Please download the workspace linked above (https://dl.dropbox.com/u/7489119/Workspace3.RData) and then open up the Rscript3.txt file.  You will see that the output in the object fit.stan looks like it has converged but the heidel.diag and geweke.diag tests suggest otherwise for some of the parameters (e.g. ran's and taualpha).  More importantly, the following quote:
despite what neff, Rhat, and visual inspection of the chain traces
may be more relevant for the JAGS result.  Again, please see the jagsfit8 object in the linked workspace.  The within-chain diagnostics from coda suggest that some parameters in some of the chains haven't converged, and this is especially true when we compare the result to STAN and the lmer function.

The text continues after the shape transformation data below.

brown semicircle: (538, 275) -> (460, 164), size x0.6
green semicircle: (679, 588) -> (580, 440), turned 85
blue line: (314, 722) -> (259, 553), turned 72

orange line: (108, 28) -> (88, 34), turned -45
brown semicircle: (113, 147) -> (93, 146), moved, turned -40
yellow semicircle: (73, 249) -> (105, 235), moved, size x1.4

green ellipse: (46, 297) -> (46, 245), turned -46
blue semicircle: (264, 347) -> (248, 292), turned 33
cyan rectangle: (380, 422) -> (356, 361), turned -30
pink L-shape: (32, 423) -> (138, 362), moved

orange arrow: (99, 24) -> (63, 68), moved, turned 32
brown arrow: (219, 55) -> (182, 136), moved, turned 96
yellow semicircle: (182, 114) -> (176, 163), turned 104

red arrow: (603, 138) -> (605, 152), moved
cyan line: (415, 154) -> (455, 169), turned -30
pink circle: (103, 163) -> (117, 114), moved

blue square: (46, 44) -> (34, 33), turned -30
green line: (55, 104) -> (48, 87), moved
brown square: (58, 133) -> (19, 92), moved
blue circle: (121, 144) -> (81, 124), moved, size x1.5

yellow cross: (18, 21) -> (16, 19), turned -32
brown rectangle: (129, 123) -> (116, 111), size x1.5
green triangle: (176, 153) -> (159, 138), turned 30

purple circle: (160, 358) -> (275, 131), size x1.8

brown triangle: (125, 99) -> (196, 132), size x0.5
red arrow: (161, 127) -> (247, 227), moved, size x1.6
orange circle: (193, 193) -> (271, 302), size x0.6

Again, thanks for STAN!  Its performance is continuing to impress when compared to the other tools that are out there.
Andrew

Andrew Gelman

unread,
Feb 28, 2013, 10:30:35 PM2/28/13
to stan-...@googlegroups.com
Hi, Andrew T.  With the Jags fits, are you doing diagnostics using coda?  The R-hat in Coda is the old R-hat that does not fully use within-chain information.  We now use split R-hat which catches these problems.
Or, to put it another way, I looked at the Stan result and saw this:

Inference for Stan model: mSEM.
3 chains: each with iter=4e+06; warmup=2e+06; thin=6250; 640 iterations saved.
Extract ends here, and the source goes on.